• **Prompt**
Scan the material below, then work out how many of its lines contain the word "Ñoñi"; reply with that number only.

• **Records supplied**
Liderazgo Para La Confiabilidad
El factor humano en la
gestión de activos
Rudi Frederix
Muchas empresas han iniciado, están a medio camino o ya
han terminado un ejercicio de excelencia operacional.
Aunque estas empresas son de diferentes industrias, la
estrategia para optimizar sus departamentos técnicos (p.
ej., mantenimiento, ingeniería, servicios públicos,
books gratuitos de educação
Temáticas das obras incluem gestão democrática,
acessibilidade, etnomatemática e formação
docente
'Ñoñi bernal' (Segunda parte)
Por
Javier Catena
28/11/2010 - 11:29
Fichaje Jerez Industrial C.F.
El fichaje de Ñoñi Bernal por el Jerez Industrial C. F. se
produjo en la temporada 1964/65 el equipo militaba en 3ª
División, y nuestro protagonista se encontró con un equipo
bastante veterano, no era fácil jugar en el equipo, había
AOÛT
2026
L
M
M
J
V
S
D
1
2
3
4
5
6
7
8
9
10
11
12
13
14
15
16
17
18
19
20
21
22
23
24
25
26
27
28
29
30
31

• **Task result**
2